Here are all the actual test exam dumps for IT exams. Most people prepare for the actual exams with our test dumps to pass their exams. So it's critical to choose and actual test pdf to succeed.

Exam Data-Engineer-Associate Topic 1 Question 179 Discussion

Actual exam question for Amazon's Data-Engineer-Associate exam
Question #: 179
Topic #: 1
A company currently uses a provisioned Amazon EMR cluster that includes general purpose Amazon EC2 instances. The EMR cluster uses EMR managed scaling between one to five task nodes for the company's long-running Apache Spark extract, transform, and load (ETL) job. The company runs the ETL job every day.
When the company runs the ETL job, the EMR cluster quickly scales up to five nodes. The EMR cluster often reaches maximum CPU usage, but the memory usage remains under 30%.
The company wants to modify the EMR cluster configuration to reduce the EMR costs to run the daily ETL job.
Which solution will meet these requirements MOST cost-effectively?

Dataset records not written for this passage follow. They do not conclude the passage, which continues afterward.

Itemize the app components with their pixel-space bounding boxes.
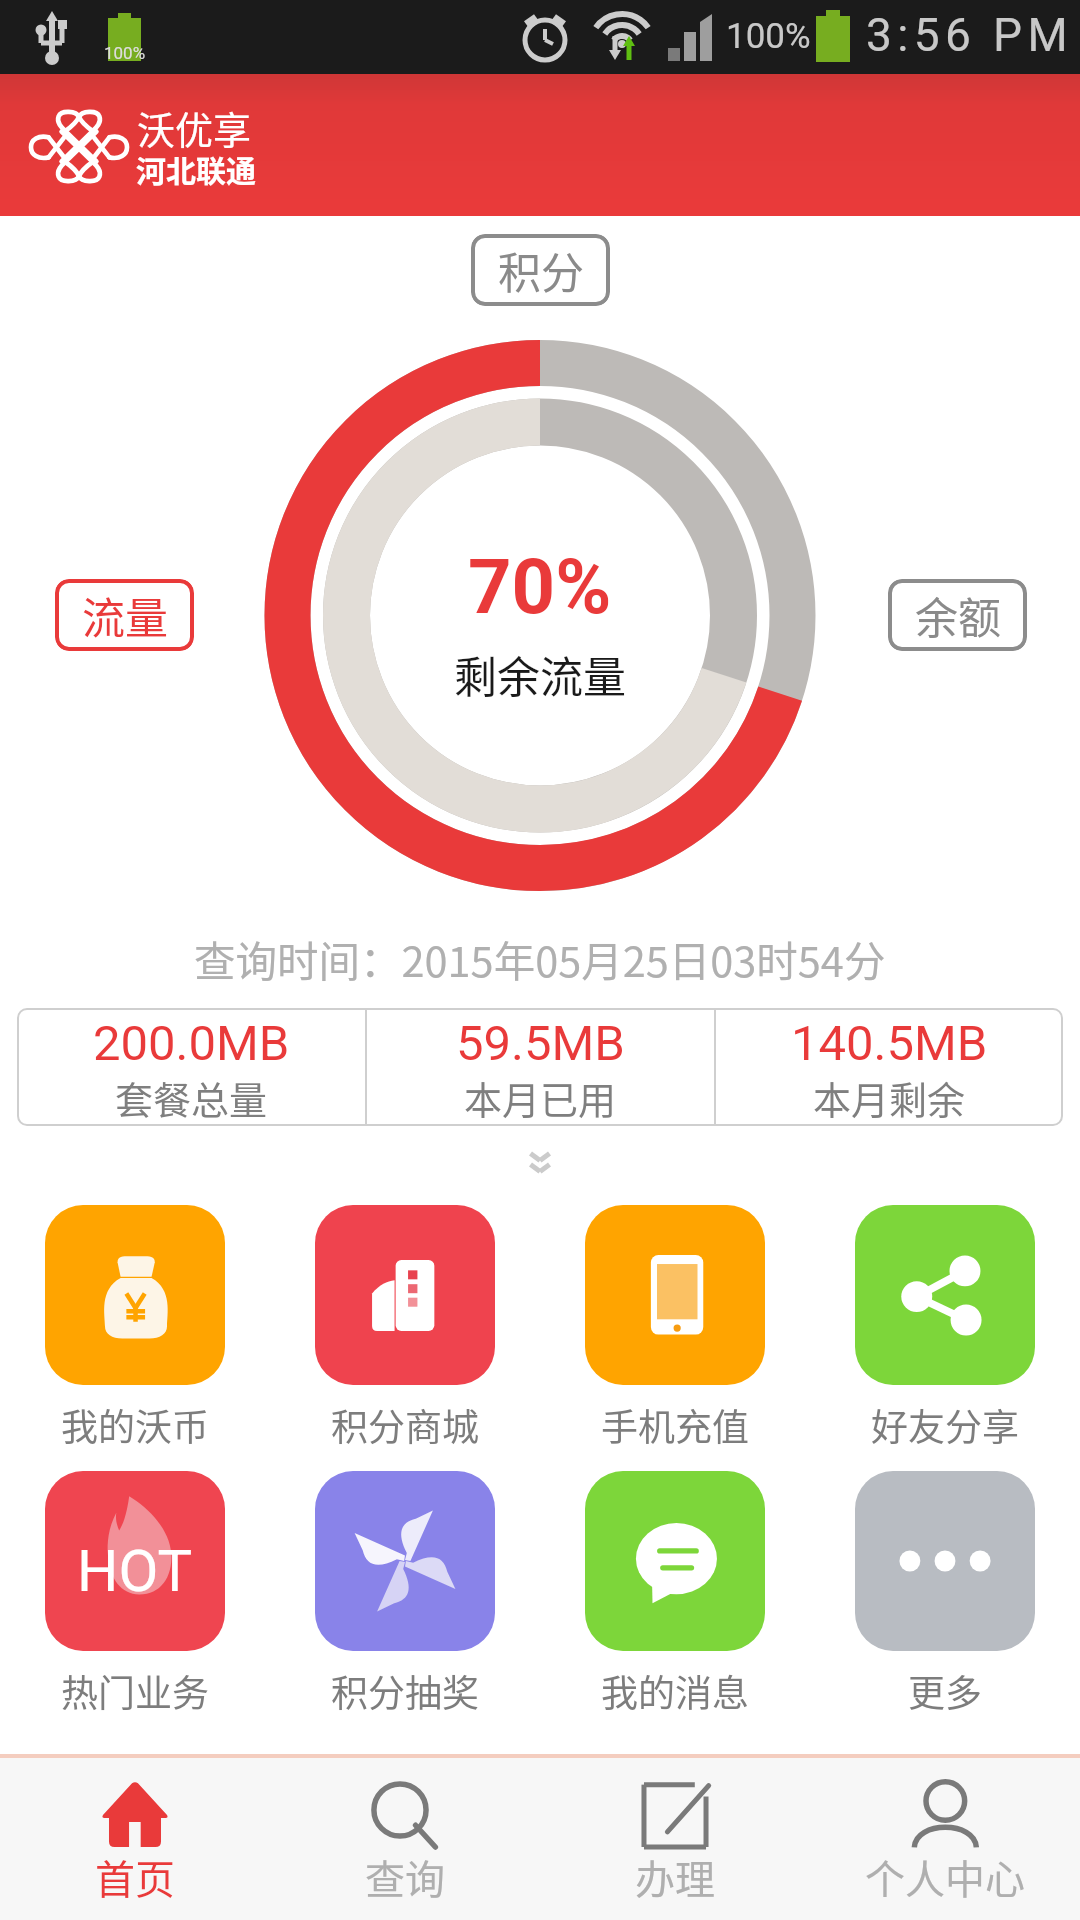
button[interactable]: 我的消息: [585, 1471, 765, 1718]
staticText: 积分: [498, 239, 584, 301]
button[interactable]: 办理: [540, 1758, 810, 1920]
button[interactable]: 个人中心: [810, 1758, 1080, 1920]
staticText: 我的消息: [601, 1664, 749, 1718]
button[interactable]: 59.5MB: [367, 1008, 714, 1126]
staticText: 本月已用: [464, 1070, 617, 1125]
staticText: 积分商城: [331, 1398, 479, 1452]
button[interactable]: 积分抽奖: [315, 1471, 495, 1718]
button[interactable]: 流量: [55, 579, 194, 651]
staticText: 3:56 PM: [866, 8, 1074, 62]
button[interactable]: 查询: [270, 1758, 540, 1920]
button[interactable]: 更多: [855, 1471, 1035, 1718]
staticText: 热门业务: [61, 1664, 209, 1718]
button[interactable]: 余额: [888, 579, 1027, 651]
staticText: 查询时间：2015年05月25日03时54分: [194, 929, 886, 989]
staticText: 积分抽奖: [331, 1664, 479, 1718]
button[interactable]: 140.5MB: [716, 1008, 1063, 1126]
button[interactable]: 首页: [0, 1758, 270, 1920]
staticText: 100%: [104, 43, 146, 63]
button[interactable]: 手机充值: [585, 1205, 765, 1452]
staticText: 流量: [82, 584, 168, 646]
staticText: 140.5MB: [791, 1015, 988, 1072]
staticText: 河北联通: [136, 147, 256, 190]
staticText: 套餐总量: [115, 1070, 268, 1125]
staticText: 个人中心: [865, 1848, 1025, 1906]
staticText: 我的沃币: [61, 1398, 209, 1452]
staticText: 首页: [95, 1848, 175, 1906]
staticText: 剩余流量: [454, 643, 626, 705]
staticText: 100%: [726, 16, 811, 57]
staticText: 查询: [365, 1848, 445, 1906]
staticText: 70%: [468, 542, 612, 631]
button[interactable]: Expand: [510, 1138, 570, 1186]
button[interactable]: 好友分享: [855, 1205, 1035, 1452]
staticText: 余额: [915, 584, 1001, 646]
staticText: 本月剩余: [813, 1070, 966, 1125]
staticText: HOT: [77, 1537, 193, 1605]
button[interactable]: 积分: [471, 234, 610, 306]
button[interactable]: 200.0MB: [17, 1008, 365, 1126]
button[interactable]: 积分商城: [315, 1205, 495, 1452]
staticText: 200.0MB: [93, 1015, 290, 1072]
button[interactable]: HOT: [45, 1471, 225, 1718]
staticText: 好友分享: [871, 1398, 1019, 1452]
staticText: 沃优享: [137, 100, 252, 155]
staticText: 更多: [908, 1664, 982, 1718]
staticText: 59.5MB: [456, 1015, 625, 1072]
button[interactable]: 我的沃币: [45, 1205, 225, 1452]
staticText: 手机充值: [601, 1398, 749, 1452]
staticText: 办理: [635, 1848, 715, 1906]
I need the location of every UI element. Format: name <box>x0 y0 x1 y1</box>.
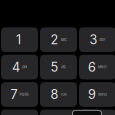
staticText: 1 <box>16 32 21 47</box>
button[interactable]: 6 <box>79 55 115 80</box>
staticText: 4 <box>12 59 20 75</box>
button[interactable]: Call <box>72 110 102 115</box>
staticText: 6 <box>88 59 96 75</box>
staticText: JKL <box>60 65 66 69</box>
button[interactable]: 3 <box>79 27 115 52</box>
staticText: PQRS <box>20 92 28 96</box>
button[interactable]: 7 <box>1 82 38 107</box>
button[interactable]: 2 <box>40 27 77 52</box>
staticText: 2 <box>50 32 58 47</box>
staticText: ABC <box>60 38 66 42</box>
staticText: DEF <box>100 38 106 42</box>
staticText: 5 <box>50 59 58 75</box>
button[interactable]: # <box>79 110 115 115</box>
button[interactable]: 1 <box>1 27 38 52</box>
staticText: 8 <box>50 87 58 102</box>
staticText: 3 <box>90 32 98 47</box>
button[interactable]: 5 <box>40 55 77 80</box>
staticText: MNO <box>98 65 107 69</box>
button[interactable]: * <box>1 110 38 115</box>
button[interactable]: 0 <box>40 110 77 115</box>
staticText: WXYZ <box>98 92 107 96</box>
staticText: 7 <box>10 87 18 102</box>
button[interactable]: 4 <box>1 55 38 80</box>
staticText: 9 <box>88 87 96 102</box>
button[interactable]: 8 <box>40 82 77 107</box>
staticText: GHI <box>22 65 27 69</box>
button[interactable]: 9 <box>79 82 115 107</box>
staticText: TUV <box>60 92 66 96</box>
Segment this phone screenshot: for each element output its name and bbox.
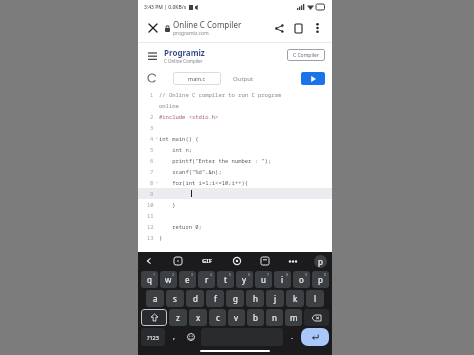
staticText: o [299, 274, 304, 285]
button[interactable]: Gboard [314, 255, 327, 268]
button[interactable]: a [146, 290, 164, 307]
button[interactable]: Refresh [145, 71, 159, 85]
button[interactable]: j [266, 290, 284, 307]
button[interactable]: Backspace [304, 309, 329, 326]
button[interactable]: Share [271, 20, 287, 36]
button[interactable]: More [288, 256, 298, 266]
button[interactable]: Output [229, 72, 258, 85]
staticText: 2 [172, 272, 175, 277]
button[interactable]: Comma [166, 328, 182, 346]
button[interactable]: Bookmark [290, 20, 306, 36]
button[interactable]: Shift [141, 309, 167, 326]
button[interactable]: o [293, 271, 310, 288]
staticText: p [318, 256, 323, 267]
button[interactable]: p [312, 271, 329, 288]
staticText: t [224, 274, 227, 285]
staticText: , [173, 332, 175, 342]
button[interactable]: f [206, 290, 224, 307]
button[interactable]: b [247, 309, 264, 326]
staticText: 7 [150, 168, 154, 175]
staticText: w [165, 274, 172, 285]
staticText: C Online Compiler [164, 58, 203, 64]
staticText: s [173, 293, 177, 304]
staticText: m [290, 312, 298, 323]
staticText: a [153, 293, 158, 304]
button[interactable]: c [209, 309, 226, 326]
staticText: for(int i=1;i<=10;i++){ [159, 179, 249, 186]
staticText: r [205, 274, 209, 285]
button[interactable]: Back [143, 255, 155, 267]
button[interactable]: Enter [301, 328, 329, 346]
staticText: ?123 [147, 334, 159, 341]
staticText: 9 [305, 272, 308, 277]
button[interactable]: k [286, 290, 304, 307]
staticText: C Compiler [293, 52, 319, 59]
button[interactable]: g [226, 290, 244, 307]
button[interactable]: i [274, 271, 291, 288]
staticText: 6 [150, 157, 154, 164]
staticText: #include <stdio.h> [159, 113, 219, 120]
button[interactable]: main.c [173, 72, 221, 85]
button[interactable]: m [285, 309, 302, 326]
staticText: } [159, 234, 163, 241]
button[interactable]: More options [309, 20, 325, 36]
staticText: 13 [147, 234, 154, 241]
button[interactable]: ?123 [141, 328, 165, 346]
staticText: f [214, 293, 217, 304]
button[interactable]: d [186, 290, 204, 307]
button[interactable]: Run [301, 72, 325, 85]
button[interactable]: z [169, 309, 187, 326]
staticText: k [293, 293, 298, 304]
button[interactable]: v [228, 309, 245, 326]
button[interactable]: C Compiler [287, 49, 325, 61]
button[interactable]: l [306, 290, 324, 307]
button[interactable]: Menu [145, 48, 159, 62]
button[interactable]: w [160, 271, 177, 288]
button[interactable]: q [141, 271, 158, 288]
staticText: GIF [202, 257, 212, 265]
button[interactable]: Stickers [172, 255, 184, 267]
staticText: 8 [150, 179, 154, 186]
staticText: h [253, 293, 258, 304]
button[interactable]: Settings [231, 255, 243, 267]
staticText: p [318, 274, 323, 285]
staticText: 4 [210, 272, 213, 277]
button[interactable]: GIF [200, 255, 214, 267]
staticText: 3 [191, 272, 194, 277]
staticText: i [281, 274, 284, 285]
staticText: 3:43 PM | 0.0KB/s [144, 4, 187, 11]
staticText: n [272, 312, 277, 323]
staticText: e [185, 274, 190, 285]
staticText: programiz.com [173, 30, 209, 37]
button[interactable]: h [246, 290, 264, 307]
staticText: q [147, 274, 152, 285]
staticText: l [314, 293, 317, 304]
button[interactable]: x [189, 309, 207, 326]
staticText: 2 [150, 113, 154, 120]
button[interactable]: Translate [259, 255, 271, 267]
staticText: c [216, 312, 220, 323]
staticText: d [193, 293, 198, 304]
staticText: j [274, 293, 277, 304]
button[interactable]: e [179, 271, 196, 288]
button[interactable]: t [217, 271, 234, 288]
button[interactable]: r [198, 271, 215, 288]
staticText: 8 [286, 272, 289, 277]
staticText: . [291, 332, 293, 342]
button[interactable]: Emoji [182, 328, 200, 346]
button[interactable]: s [166, 290, 184, 307]
button[interactable]: Close [145, 20, 161, 36]
staticText: - [156, 179, 158, 186]
staticText: g [233, 293, 238, 304]
staticText: // Online C compiler to run C program [159, 91, 282, 98]
button[interactable]: u [255, 271, 272, 288]
staticText: 9 [150, 190, 154, 197]
staticText: 5 [150, 146, 154, 153]
button[interactable]: n [266, 309, 283, 326]
button[interactable]: Period [284, 328, 300, 346]
staticText: int n; [159, 146, 193, 153]
staticText: 0 [324, 272, 327, 277]
staticText: 7 [267, 272, 270, 277]
button[interactable]: y [236, 271, 253, 288]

Suggested Answer: C Vote an answer

The company's Apache Spark ETL job on Amazon EMR uses high CPU but low memory, meaning that compute-optimized EC2 instances would be the most cost-effective choice. These instances are designed for high-performance compute applications, where CPU usage is high, but memory needs are minimal, which is exactly the case here.
Compute Optimized Instances:
Compute-optimized instances, such as the C5 series, provide a higher ratio of CPU to memory, which is more suitable for jobs with high CPU usage and relatively low memory consumption.
Switching from general-purpose EC2 instances to compute-optimized instances can reduce costs while improving performance, as these instances are optimized for workloads like Spark jobs that perform a lot of computation.
Reference:
Managed Scaling: The EMR cluster's scaling is currently managed between 1 and 5 nodes, so changing the instance type will leverage the current scaling strategy but optimize it for the workload.
Alternatives Considered:
A (Increase task nodes to 10): Increasing the number of task nodes would increase costs without necessarily improving performance. Since memory usage is low, the bottleneck is more likely the CPU, which compute-optimized instances can handle better.
B (Memory optimized instances): Memory-optimized instances are not suitable since the current job is CPU-bound, and memory usage remains low (under 30%).
D (Reduce scaling cooldown): This could marginally improve scaling speed but does not address the need for cost optimization and improved CPU performance.
Amazon EMR Cluster Optimization
Compute Optimized EC2 Instances

by Yves at Apr 11, 2026, 12:06 AM

Comments

Chosen Answer:
This is a voting comment (?) , you can switch to a simple comment.
Switch to a voting comment New
Nick name: Submit Cancel
A voting comment increases the vote count for the chosen answer by one.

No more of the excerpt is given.